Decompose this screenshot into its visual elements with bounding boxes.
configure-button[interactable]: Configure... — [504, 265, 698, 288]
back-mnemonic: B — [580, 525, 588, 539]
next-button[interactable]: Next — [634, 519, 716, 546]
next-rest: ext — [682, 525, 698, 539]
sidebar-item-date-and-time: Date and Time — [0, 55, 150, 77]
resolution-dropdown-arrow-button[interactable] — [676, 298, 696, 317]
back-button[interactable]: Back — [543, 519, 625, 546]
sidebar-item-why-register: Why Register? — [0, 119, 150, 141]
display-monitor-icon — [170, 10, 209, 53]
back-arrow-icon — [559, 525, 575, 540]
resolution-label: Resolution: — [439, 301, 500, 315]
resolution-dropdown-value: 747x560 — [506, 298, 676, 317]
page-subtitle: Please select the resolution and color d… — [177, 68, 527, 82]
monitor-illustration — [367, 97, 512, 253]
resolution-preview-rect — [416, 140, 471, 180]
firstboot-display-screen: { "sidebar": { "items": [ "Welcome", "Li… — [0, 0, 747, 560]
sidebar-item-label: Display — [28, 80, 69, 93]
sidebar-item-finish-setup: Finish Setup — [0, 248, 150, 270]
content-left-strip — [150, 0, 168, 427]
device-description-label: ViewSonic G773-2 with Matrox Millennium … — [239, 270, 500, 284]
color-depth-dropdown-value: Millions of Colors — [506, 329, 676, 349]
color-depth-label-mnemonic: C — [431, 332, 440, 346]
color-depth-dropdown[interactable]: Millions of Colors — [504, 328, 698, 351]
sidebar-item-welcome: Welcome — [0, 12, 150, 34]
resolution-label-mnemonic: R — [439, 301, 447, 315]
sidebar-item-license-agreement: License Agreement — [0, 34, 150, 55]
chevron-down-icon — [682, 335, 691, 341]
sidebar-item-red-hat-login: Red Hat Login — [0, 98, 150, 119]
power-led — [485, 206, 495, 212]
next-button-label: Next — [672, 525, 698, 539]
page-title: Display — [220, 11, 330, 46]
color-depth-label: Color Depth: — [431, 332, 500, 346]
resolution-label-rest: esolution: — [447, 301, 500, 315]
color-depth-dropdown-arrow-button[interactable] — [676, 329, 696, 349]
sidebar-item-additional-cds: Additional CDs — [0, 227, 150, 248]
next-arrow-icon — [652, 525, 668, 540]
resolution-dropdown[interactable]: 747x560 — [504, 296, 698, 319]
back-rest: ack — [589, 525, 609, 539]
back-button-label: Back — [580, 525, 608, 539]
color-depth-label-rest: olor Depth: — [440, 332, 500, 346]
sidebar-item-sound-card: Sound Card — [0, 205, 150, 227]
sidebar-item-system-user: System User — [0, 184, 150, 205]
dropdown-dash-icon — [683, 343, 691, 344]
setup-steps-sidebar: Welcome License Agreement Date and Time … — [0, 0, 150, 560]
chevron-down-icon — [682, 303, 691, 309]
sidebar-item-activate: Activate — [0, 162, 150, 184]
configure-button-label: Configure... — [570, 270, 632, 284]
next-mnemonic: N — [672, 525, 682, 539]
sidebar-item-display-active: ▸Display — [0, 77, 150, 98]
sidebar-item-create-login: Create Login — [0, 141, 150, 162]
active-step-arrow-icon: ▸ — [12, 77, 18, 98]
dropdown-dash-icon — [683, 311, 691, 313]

▬▬▬▬▬▬

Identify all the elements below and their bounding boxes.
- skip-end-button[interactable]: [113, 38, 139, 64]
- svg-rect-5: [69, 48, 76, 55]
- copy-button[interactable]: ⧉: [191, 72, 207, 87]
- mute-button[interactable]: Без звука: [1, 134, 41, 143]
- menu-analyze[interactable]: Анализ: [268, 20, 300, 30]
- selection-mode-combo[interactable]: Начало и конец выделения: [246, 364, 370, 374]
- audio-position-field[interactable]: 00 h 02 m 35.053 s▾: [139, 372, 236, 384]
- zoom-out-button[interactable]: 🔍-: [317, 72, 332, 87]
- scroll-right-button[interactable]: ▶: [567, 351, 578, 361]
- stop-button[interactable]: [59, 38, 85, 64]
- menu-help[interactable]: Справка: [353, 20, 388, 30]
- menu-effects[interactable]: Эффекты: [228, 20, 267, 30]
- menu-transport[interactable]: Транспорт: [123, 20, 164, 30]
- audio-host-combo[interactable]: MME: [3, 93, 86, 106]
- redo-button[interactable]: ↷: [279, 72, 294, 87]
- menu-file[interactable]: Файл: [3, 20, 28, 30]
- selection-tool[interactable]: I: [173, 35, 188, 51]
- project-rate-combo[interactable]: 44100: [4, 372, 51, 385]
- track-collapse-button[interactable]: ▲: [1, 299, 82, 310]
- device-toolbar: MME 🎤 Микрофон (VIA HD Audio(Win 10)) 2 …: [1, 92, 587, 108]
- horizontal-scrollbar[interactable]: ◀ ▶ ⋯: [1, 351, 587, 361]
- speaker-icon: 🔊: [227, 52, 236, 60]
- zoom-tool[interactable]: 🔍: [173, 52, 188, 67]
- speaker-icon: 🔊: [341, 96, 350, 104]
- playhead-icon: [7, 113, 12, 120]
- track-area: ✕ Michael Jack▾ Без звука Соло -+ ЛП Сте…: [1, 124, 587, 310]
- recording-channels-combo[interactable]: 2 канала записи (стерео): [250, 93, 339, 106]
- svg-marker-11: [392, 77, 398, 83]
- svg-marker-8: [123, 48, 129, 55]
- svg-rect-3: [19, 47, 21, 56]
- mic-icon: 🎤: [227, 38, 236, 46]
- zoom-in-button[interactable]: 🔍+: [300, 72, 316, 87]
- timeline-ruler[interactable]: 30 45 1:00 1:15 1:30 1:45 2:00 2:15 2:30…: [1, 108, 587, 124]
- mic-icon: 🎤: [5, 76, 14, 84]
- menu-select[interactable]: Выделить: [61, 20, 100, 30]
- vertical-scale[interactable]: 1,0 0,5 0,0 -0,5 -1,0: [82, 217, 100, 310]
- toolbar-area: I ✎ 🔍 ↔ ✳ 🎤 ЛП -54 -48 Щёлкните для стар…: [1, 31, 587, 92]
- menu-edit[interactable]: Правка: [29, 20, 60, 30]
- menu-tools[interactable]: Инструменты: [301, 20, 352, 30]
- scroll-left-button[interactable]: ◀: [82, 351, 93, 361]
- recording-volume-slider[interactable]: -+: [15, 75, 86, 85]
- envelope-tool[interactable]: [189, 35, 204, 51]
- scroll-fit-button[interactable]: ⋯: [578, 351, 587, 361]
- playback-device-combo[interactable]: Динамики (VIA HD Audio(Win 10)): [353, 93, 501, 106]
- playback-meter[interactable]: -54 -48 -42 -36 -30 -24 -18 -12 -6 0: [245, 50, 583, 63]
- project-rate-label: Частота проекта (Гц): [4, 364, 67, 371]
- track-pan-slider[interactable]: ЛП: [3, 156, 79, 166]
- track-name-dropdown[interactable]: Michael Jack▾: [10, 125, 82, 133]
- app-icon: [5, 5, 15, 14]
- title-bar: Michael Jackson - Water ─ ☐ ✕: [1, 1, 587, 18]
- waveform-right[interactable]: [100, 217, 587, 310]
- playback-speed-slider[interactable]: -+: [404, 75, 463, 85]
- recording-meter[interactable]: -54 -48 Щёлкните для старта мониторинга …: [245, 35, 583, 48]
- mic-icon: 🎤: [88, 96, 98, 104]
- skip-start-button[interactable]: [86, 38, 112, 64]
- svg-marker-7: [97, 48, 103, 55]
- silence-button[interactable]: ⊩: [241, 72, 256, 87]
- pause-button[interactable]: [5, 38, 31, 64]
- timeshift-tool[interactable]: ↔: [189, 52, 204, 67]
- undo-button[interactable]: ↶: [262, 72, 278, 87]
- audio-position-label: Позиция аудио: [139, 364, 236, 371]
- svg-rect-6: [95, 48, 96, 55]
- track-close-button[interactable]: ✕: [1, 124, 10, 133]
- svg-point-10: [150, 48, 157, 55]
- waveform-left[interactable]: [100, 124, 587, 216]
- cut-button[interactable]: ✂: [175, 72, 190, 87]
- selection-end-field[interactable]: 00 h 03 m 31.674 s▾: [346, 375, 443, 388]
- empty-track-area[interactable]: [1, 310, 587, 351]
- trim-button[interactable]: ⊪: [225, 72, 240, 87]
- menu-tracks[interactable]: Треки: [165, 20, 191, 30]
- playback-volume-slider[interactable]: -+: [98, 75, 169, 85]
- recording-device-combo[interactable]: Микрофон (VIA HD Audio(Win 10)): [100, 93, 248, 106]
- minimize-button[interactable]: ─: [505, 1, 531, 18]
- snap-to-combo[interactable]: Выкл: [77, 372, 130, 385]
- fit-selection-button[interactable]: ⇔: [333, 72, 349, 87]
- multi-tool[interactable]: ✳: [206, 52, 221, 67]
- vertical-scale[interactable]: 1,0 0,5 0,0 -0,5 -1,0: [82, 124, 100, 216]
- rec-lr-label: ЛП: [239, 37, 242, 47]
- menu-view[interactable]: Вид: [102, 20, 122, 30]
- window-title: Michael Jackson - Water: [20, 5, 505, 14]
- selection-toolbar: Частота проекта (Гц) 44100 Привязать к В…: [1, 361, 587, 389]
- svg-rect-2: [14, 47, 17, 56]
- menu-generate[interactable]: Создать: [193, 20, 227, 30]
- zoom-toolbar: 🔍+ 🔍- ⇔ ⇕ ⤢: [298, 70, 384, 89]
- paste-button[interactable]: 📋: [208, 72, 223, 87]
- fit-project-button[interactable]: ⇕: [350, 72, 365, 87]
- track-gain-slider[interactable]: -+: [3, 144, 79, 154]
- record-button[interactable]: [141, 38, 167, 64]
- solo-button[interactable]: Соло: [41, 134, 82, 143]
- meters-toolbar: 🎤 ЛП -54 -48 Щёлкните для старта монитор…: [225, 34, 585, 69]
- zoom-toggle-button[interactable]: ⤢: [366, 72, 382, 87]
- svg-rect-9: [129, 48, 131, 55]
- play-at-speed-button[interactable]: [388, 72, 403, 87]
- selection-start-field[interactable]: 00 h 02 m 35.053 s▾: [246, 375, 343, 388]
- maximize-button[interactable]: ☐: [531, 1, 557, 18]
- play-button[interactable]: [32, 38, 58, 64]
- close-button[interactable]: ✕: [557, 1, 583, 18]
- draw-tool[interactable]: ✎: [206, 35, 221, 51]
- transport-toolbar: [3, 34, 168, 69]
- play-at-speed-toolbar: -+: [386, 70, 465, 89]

▬▬▬▬▬▬

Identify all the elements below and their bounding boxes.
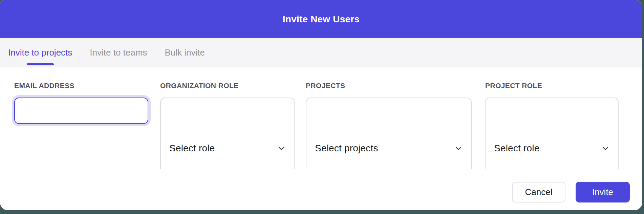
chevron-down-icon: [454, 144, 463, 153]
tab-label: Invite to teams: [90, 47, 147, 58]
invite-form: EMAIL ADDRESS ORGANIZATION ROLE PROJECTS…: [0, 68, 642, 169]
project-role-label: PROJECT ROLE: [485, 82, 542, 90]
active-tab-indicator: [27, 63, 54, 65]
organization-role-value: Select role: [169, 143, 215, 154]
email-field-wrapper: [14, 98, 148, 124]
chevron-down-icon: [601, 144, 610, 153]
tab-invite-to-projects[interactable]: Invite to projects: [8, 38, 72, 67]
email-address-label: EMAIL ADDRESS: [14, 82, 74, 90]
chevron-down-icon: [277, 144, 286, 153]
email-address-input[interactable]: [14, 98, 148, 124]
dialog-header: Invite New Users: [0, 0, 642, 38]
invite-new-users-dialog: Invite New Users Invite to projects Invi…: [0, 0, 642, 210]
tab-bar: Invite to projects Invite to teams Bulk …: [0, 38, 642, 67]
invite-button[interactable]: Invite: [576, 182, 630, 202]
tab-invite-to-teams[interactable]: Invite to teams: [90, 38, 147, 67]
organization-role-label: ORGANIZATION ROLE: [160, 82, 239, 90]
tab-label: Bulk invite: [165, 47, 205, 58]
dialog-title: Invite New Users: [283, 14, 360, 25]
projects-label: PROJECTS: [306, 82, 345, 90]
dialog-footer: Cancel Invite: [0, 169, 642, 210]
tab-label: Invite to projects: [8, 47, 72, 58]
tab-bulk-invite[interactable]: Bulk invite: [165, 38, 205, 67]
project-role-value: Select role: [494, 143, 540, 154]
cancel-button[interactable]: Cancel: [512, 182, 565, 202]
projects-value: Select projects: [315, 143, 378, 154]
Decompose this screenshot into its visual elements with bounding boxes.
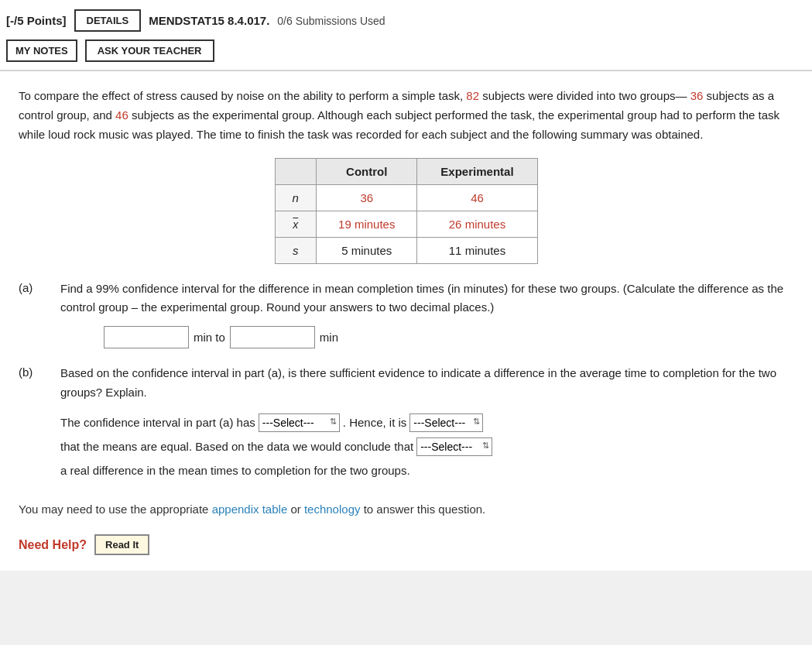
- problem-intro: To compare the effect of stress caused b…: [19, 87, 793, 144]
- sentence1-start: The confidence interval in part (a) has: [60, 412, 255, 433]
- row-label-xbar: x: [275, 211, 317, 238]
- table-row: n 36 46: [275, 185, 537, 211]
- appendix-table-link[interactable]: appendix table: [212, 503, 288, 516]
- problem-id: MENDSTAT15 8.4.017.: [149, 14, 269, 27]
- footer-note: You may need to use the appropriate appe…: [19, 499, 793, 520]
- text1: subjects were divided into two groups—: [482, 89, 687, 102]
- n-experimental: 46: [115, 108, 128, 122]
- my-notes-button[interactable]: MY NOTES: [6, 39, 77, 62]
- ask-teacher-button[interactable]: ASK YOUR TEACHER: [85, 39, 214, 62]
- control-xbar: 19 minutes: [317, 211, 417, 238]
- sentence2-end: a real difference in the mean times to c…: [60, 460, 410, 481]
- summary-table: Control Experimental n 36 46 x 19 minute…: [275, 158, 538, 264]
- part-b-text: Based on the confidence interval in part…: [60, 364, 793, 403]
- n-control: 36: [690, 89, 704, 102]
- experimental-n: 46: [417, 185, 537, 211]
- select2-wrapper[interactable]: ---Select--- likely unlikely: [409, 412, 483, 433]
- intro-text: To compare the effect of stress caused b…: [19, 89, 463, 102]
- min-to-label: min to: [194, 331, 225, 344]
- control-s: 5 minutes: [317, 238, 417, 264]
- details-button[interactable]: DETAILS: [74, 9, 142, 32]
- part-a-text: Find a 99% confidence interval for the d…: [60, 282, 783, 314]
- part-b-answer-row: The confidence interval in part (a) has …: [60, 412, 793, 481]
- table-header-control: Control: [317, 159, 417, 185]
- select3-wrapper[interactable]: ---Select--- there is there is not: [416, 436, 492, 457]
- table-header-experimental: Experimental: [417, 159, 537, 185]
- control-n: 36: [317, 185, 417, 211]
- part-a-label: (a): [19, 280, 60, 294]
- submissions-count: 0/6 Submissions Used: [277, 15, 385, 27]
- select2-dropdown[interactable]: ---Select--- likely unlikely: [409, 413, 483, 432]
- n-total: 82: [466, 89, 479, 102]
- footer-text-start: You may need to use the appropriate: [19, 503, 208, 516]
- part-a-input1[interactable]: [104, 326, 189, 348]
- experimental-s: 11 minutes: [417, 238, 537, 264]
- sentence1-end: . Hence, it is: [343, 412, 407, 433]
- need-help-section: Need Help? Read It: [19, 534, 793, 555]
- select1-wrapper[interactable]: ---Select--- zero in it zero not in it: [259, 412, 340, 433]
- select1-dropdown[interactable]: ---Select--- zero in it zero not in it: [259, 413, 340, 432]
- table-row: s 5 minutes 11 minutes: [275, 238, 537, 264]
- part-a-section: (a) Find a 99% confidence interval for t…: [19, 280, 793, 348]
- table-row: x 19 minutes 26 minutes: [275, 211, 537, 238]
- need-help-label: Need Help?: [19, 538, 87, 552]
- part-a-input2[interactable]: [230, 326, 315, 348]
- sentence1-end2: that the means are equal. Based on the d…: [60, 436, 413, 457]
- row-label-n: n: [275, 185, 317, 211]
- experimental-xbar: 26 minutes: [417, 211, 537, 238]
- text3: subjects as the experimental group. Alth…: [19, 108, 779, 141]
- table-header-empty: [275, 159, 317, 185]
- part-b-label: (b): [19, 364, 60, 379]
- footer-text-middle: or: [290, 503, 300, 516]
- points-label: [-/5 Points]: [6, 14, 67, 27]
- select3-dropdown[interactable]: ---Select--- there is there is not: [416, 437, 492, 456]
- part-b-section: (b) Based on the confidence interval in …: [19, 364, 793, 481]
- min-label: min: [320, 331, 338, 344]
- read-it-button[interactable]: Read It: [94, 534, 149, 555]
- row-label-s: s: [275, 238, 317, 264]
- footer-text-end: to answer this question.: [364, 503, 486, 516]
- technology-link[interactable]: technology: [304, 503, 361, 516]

▬▬▬▬▬▬

TASK INSTRUCTIONS
Count the lines in the records that contain the word "recording", and give only that number.

TASK RESULT
4